Keep images out and repeat all data exactly.

> **DATASET SECTION**:
......
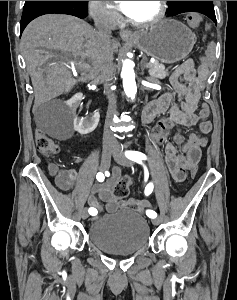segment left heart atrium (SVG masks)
<instances>
[{"mask_svg":"<svg viewBox=\"0 0 237 300\" xmlns=\"http://www.w3.org/2000/svg\"><path fill=\"white\" fill-rule=\"evenodd\" d=\"M135 4L136 1H118L116 7L118 10L128 16Z\"/></svg>","mask_w":237,"mask_h":300,"instance_id":"1","label":"left heart atrium"}]
</instances>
......
> **REPLY TO THE EXERCISE**:
segment left heart atrium (SVG masks)
<instances>
[{"mask_svg":"<svg viewBox=\"0 0 237 300\" xmlns=\"http://www.w3.org/2000/svg\"><path fill=\"white\" fill-rule=\"evenodd\" d=\"M135 4L136 1H118L116 7L118 10L128 16Z\"/></svg>","mask_w":237,"mask_h":300,"instance_id":"1","label":"left heart atrium"}]
</instances>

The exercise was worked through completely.